Protein-coding gene in the species Homo sapiens

Cathepsin B belongs to a family of lysosomal cysteine proteases known as the cysteine cathepsins and plays an important role in intracellular proteolysis. In humans, cathepsin B is encoded by the CTSB gene. Cathepsin B is upregulated in certain cancers, in pre-malignant lesions, and in various other pathological conditions.

== Structure ==

===Gene===
The CTSB gene is located at chromosome 8p22, consisting of 13 exons. The promoter of CTSB gene contains a GC-rich region including many SP1 sites, which is similar to housekeeping genes. At least five transcript variants encoding the same protein have been found for this gene.

===Protein===
Cathepsin B is synthesized on the rough endoplasmic reticulum as a preproenzyme of 339 amino acids with a signal peptide of 17 amino acids.
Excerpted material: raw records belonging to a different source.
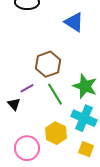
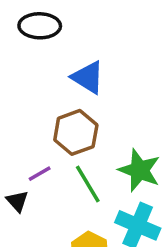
blue triangle: (74, 22) -> (88, 77), moved

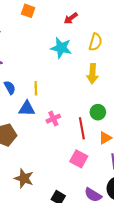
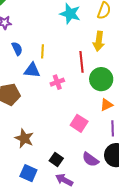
green circle: (98, 112) -> (101, 79), size x1.5
red line: (82, 128) -> (82, 62), moved

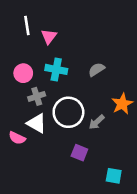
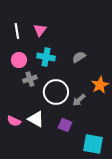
white line: (27, 25) -> (17, 31), moved
white triangle: (37, 123) -> (36, 119), moved
pink semicircle: (17, 138) -> (14, 121), moved
cyan square: (114, 176) -> (93, 144), size x1.5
Procathepsin B of 43/46 kDa is then transported to the Golgi apparatus, where cathepsin B is formed. Mature cathepsin B is composed of a heavy chain of 25-26 kDa and a light chain of 5kDa, which are linked by a dimer of disulfide.

== Function ==

Cathepsin B may enhance the activity of other proteases, including matrix metalloproteinase, urokinase (serine protease urokinase plasminogen activator), and cathepsin D, and thus it has an essential position for the proteolysis of extracellular matrix components, intercellular communication disruption, and reduced protease inhibitor expression.

Cells may become carcinogenic when cathepsin B is unregulated.

==Potential in disease==
Cathepsin B has been proposed as a potentially effective biomarker for a variety of cancers. Overexpression of cathepsin B is correlated with invasive and metastatic cancers.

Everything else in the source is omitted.